A conquista do título mundial por Carlsen também significa um novo rumo para o xadrez. Nas duas últimas décadas, o desenvolvimento da tecnologia teve efeito ambíguo sobre o jogo.

Se, por um lado, os computadores deram maior poder de análise e permitiram acesso a bases de dados com partidas dos melhores do mundo, por outro isso significou um empobrecimento de estilo. Desde Kasparov, nos anos 1980 e 1990, não havia aparecido um jogador hegemônico no xadrez.

A era Carlsen tem "reumanizado" o esporte. A principal qualidade do norueguês é exclusivamente humana: a intuição, ou saber "sentir" e avaliar corretamente qual é a melhor jogada. Ele descreve o processo como simples: diz que, ao olhar para uma posição de xadrez, percebe o movimento que deve fazer em alguns segundos. No resto do tempo, usa o cálculo para checar se a escolha está certa.

Ao considerar o xadrez um duelo psicológico e, portanto, humano, Carlsen rejeita disputar com máquinas. "Eu acho que computadores são ferramentas importantes para análise e treinos, mas não os vejo como meus adversários."

Hoje, com a evolução dos programas de computador específicos de xadrez, a vitória de uma máquina sobre qualquer jogador, inclusive o melhor do mundo, seria praticamente garantida.

Entre humanos, Carlsen reconhece sua supremacia. "Acho que alguns jogadores podem ganhar de mim em um dia específico, mas não creio que haja algum que possa fazer isso de maneira consistente."

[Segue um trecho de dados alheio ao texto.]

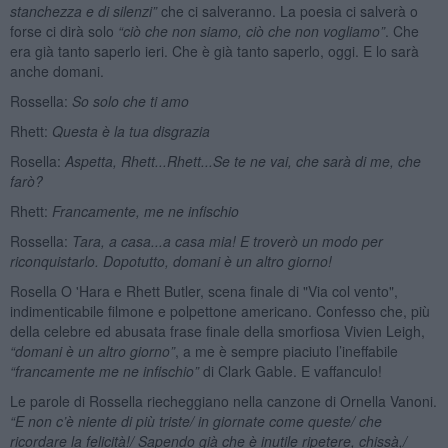
stanchezza e di silenzi”
che ci salveranno. La poesia ci salverà o
forse ci dirà solo
“ciò che non siamo, ciò che non vogliamo”
. Che
era già tanto saperlo ieri. Che è già tanto saperlo, oggi. E lo sarà
anche domani.
Rossella:
So solo che ti amo
Rhett:
Questa è la tua disgrazia
Rosella:
Aspetta, Rhett...Rhett...Se te ne vai, che sar
à di me, che
farò
?
Rhett:
Francamente, me ne infischio
Rossella:
Tara, a casa...a casa mia! E troverò un modo per
riconquistarlo. Dopotutto, domani è un altro giorno!
Rosella O 'Hara e Rhett Butler, scena finale di "Via col vento",
indimenticabile filmone e polpettone americano. Confesso che, più
della celebre ed abusata frase finale della smorfiosa Vivien Leigh,
“domani è un altro giorno”
, a me è sempre piaciuto l’ineffabile
“francamente me ne infischio”
di Clark Gable. E vaffanculo!
Le parole di Rossella riecheggiano nella canzone di Ornella Vanoni.
“E non c’è niente di più triste/ in giornate come queste/ che
ricordare la felicit
à!/ Sapendo gi
à che è inutile ripetere, chiss
à,/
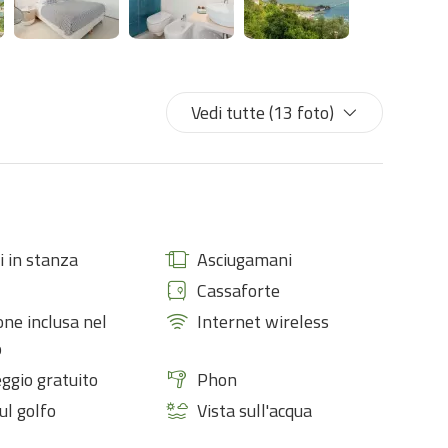
ivato in camera , con box doccia, armadio a giorno, bollitore
ella Liguria coccolati ogni mattina da una deliziosa colazione
Vedi tutte (13 foto)
 e il mare.
ola, internet wifi e la colazione.
 in stanza
Asciugamani
Cassaforte
one inclusa nel
Internet wireless
o
ggio gratuito
Phon
ul golfo
Vista sull'acqua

Durante sua passagem pelo Brasil, o norueguês disputou 60 partidas em quatro dias, entre duas exibições e dois campeonatos. Mas apenas o paranaense Glaucio Dalla Cortt Cella, 25, estava no tal "dia específico". Ganhou do campeão mundial em uma exibição em que Carlsen jogou contra 37 adversários ao mesmo tempo em um shopping de Caxias do Sul.

Formado em direito, Cella largou um emprego em 2010 para estudar para concursos públicos. Desde então, se dedica menos ao xadrez. Mas viajou de carro por 12 horas, saindo de Francisco Beltrão, no interior do Paraná, para enfrentar o campeão. Estima ter gastado R$ 2.000 no fim de semana.

Contra Carlsen, venceu em 41 jogadas. "Claro que foi uma zebra. Eu estava iluminado, e ele tinha tido um dia corrido, estava cansado", afirmou o paranaense após o feito. Depois da vitória, tornou-se celebridade entre os enxadristas. A planilha em que anotou os lances do jogo virou suvenir.

CAROLINA ARAÚJO, 29, é jornalista da Folha.